▶ [EXTRACTED MATERIAL]:
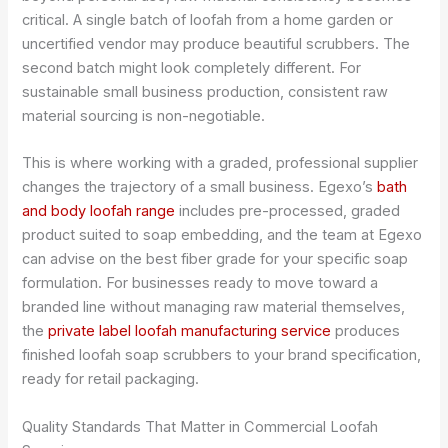
critical. A single batch of loofah from a home garden or
uncertified vendor may produce beautiful scrubbers. The
second batch might look completely different. For
sustainable small business production, consistent raw
material sourcing is non-negotiable.
This is where working with a graded, professional supplier
changes the trajectory of a small business. Egexo’s
bath
and body loofah range
includes pre-processed, graded
product suited to soap embedding, and the team at Egexo
can advise on the best fiber grade for your specific soap
formulation. For businesses ready to move toward a
branded line without managing raw material themselves,
the
private label loofah manufacturing service
produces
finished loofah soap scrubbers to your brand specification,
ready for retail packaging.
Quality Standards That Matter in Commercial Loofah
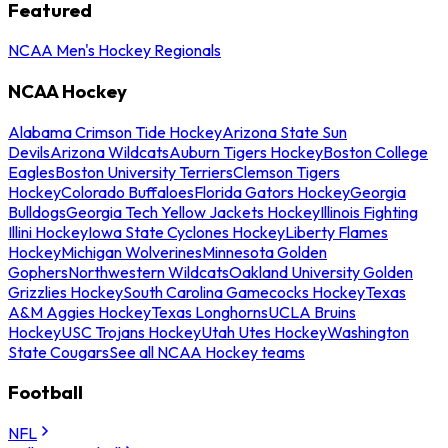
Featured
NCAA Men's Hockey Regionals
NCAA Hockey
Alabama Crimson Tide Hockey
Arizona State Sun
Devils
Arizona Wildcats
Auburn Tigers Hockey
Boston College
Eagles
Boston University Terriers
Clemson Tigers
Hockey
Colorado Buffaloes
Florida Gators Hockey
Georgia
Bulldogs
Georgia Tech Yellow Jackets Hockey
Illinois Fighting
Illini Hockey
Iowa State Cyclones Hockey
Liberty Flames
Hockey
Michigan Wolverines
Minnesota Golden
Gophers
Northwestern Wildcats
Oakland University Golden
Grizzlies Hockey
South Carolina Gamecocks Hockey
Texas
A&M Aggies Hockey
Texas Longhorns
UCLA Bruins
Hockey
USC Trojans Hockey
Utah Utes Hockey
Washington
State Cougars
See all NCAA Hockey teams
Football
NFL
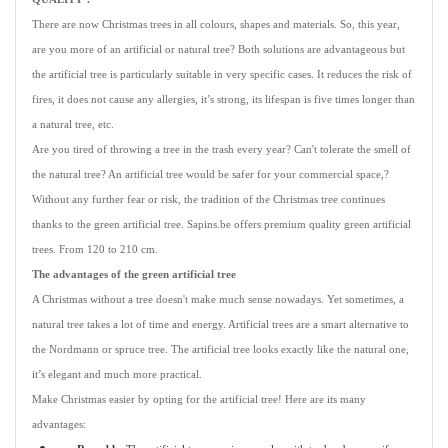
There are now Christmas trees in all colours, shapes and materials. So, this year,
are you more of an artificial or natural tree? Both solutions are advantageous but
the artificial tree is particularly suitable in very specific cases. It reduces the risk of
fires, it does not cause any allergies, it’s strong, its lifespan is five times longer than
a natural tree, etc.
Are you tired of throwing a tree in the trash every year? Can't tolerate the smell of
the natural tree? An artificial tree would be safer for your commercial space,?
Without any further fear or risk, the tradition of the Christmas tree continues
thanks to the green artificial tree. Sapins.be offers premium quality green artificial
trees. From 120 to 210 cm.
The advantages of the green artificial tree
A Christmas without a tree doesn't make much sense nowadays. Yet sometimes, a
natural tree takes a lot of time and energy. Artificial trees are a smart alternative to
the Nordmann or spruce tree. The artificial tree looks exactly like the natural one,
it’s elegant and much more practical.
Make Christmas easier by opting for the artificial tree! Here are its many
advantages:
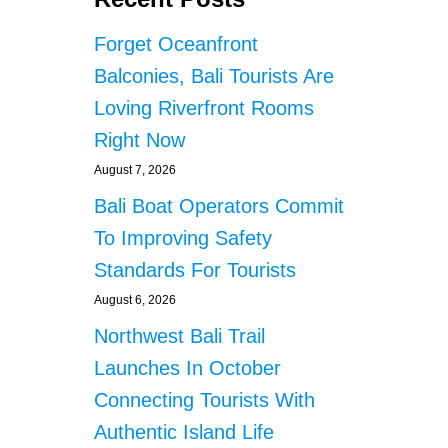
Forget Oceanfront
Balconies, Bali Tourists Are
Loving Riverfront Rooms
Right Now
August 7, 2026
Bali Boat Operators Commit
To Improving Safety
Standards For Tourists
August 6, 2026
Northwest Bali Trail
Launches In October
Connecting Tourists With
Authentic Island Life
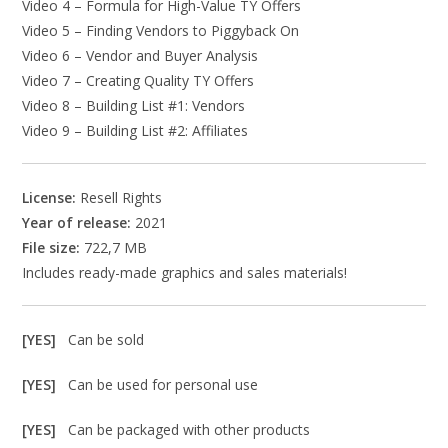
Video 4 – Formula for High-Value TY Offers
Video 5 – Finding Vendors to Piggyback On
Video 6 – Vendor and Buyer Analysis
Video 7 – Creating Quality TY Offers
Video 8 – Building List #1: Vendors
Video 9 – Building List #2: Affiliates
License:
Resell Rights
Year of release:
2021
File size:
722,7 MB
Includes ready-made graphics and sales materials!
[YES]
Can be sold
[YES]
Can be used for personal use
[YES]
Can be packaged with other products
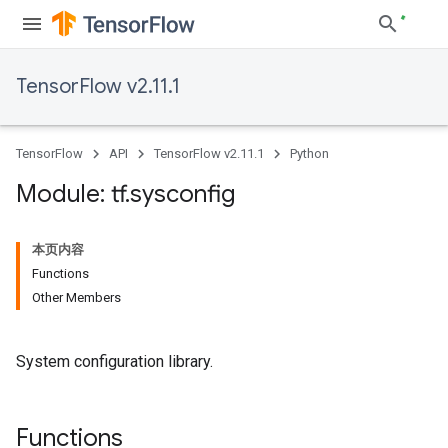
TensorFlow v2.11.1
TensorFlow
API
TensorFlow v2.11.1
Python
Module: tf
.
sysconfig
本页内容
Functions
Other Members
System configuration library.
Functions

▶ [EXERCISE AIM]: Could the material above be given again exactly, pictures excluded?

▶ [RESULT OF THIS EXERCISE]:
critical. A single batch of loofah from a home garden or
uncertified vendor may produce beautiful scrubbers. The
second batch might look completely different. For
sustainable small business production, consistent raw
material sourcing is non-negotiable.
This is where working with a graded, professional supplier
changes the trajectory of a small business. Egexo’s
bath
and body loofah range
includes pre-processed, graded
product suited to soap embedding, and the team at Egexo
can advise on the best fiber grade for your specific soap
formulation. For businesses ready to move toward a
branded line without managing raw material themselves,
the
private label loofah manufacturing service
produces
finished loofah soap scrubbers to your brand specification,
ready for retail packaging.
Quality Standards That Matter in Commercial Loofah
Featured
NCAA Men's Hockey Regionals
NCAA Hockey
Alabama Crimson Tide Hockey
Arizona State Sun
Devils
Arizona Wildcats
Auburn Tigers Hockey
Boston College
Eagles
Boston University Terriers
Clemson Tigers
Hockey
Colorado Buffaloes
Florida Gators Hockey
Georgia
Bulldogs
Georgia Tech Yellow Jackets Hockey
Illinois Fighting
Illini Hockey
Iowa State Cyclones Hockey
Liberty Flames
Hockey
Michigan Wolverines
Minnesota Golden
Gophers
Northwestern Wildcats
Oakland University Golden
Grizzlies Hockey
South Carolina Gamecocks Hockey
Texas
A&M Aggies Hockey
Texas Longhorns
UCLA Bruins
Hockey
USC Trojans Hockey
Utah Utes Hockey
Washington
State Cougars
See all NCAA Hockey teams
Football
NFL
There are now Christmas trees in all colours, shapes and materials. So, this year,
are you more of an artificial or natural tree? Both solutions are advantageous but
the artificial tree is particularly suitable in very specific cases. It reduces the risk of
fires, it does not cause any allergies, it’s strong, its lifespan is five times longer than
a natural tree, etc.
Are you tired of throwing a tree in the trash every year? Can't tolerate the smell of
the natural tree? An artificial tree would be safer for your commercial space,?
Without any further fear or risk, the tradition of the Christmas tree continues
thanks to the green artificial tree. Sapins.be offers premium quality green artificial
trees. From 120 to 210 cm.
The advantages of the green artificial tree
A Christmas without a tree doesn't make much sense nowadays. Yet sometimes, a
natural tree takes a lot of time and energy. Artificial trees are a smart alternative to
the Nordmann or spruce tree. The artificial tree looks exactly like the natural one,
it’s elegant and much more practical.
Make Christmas easier by opting for the artificial tree! Here are its many
advantages:
Forget Oceanfront
Balconies, Bali Tourists Are
Loving Riverfront Rooms
Right Now
August 7, 2026
Bali Boat Operators Commit
To Improving Safety
Standards For Tourists
August 6, 2026
Northwest Bali Trail
Launches In October
Connecting Tourists With
Authentic Island Life
Video 4 – Formula for High-Value TY Offers
Video 5 – Finding Vendors to Piggyback On
Video 6 – Vendor and Buyer Analysis
Video 7 – Creating Quality TY Offers
Video 8 – Building List #1: Vendors
Video 9 – Building List #2: Affiliates
License:
Resell Rights
Year of release:
2021
File size:
722,7 MB
Includes ready-made graphics and sales materials!
[YES]
Can be sold
[YES]
Can be used for personal use
[YES]
Can be packaged with other products
TensorFlow v2.11.1
TensorFlow
API
TensorFlow v2.11.1
Python
Module: tf
.
sysconfig
本页内容
Functions
Other Members
System configuration library.
Functions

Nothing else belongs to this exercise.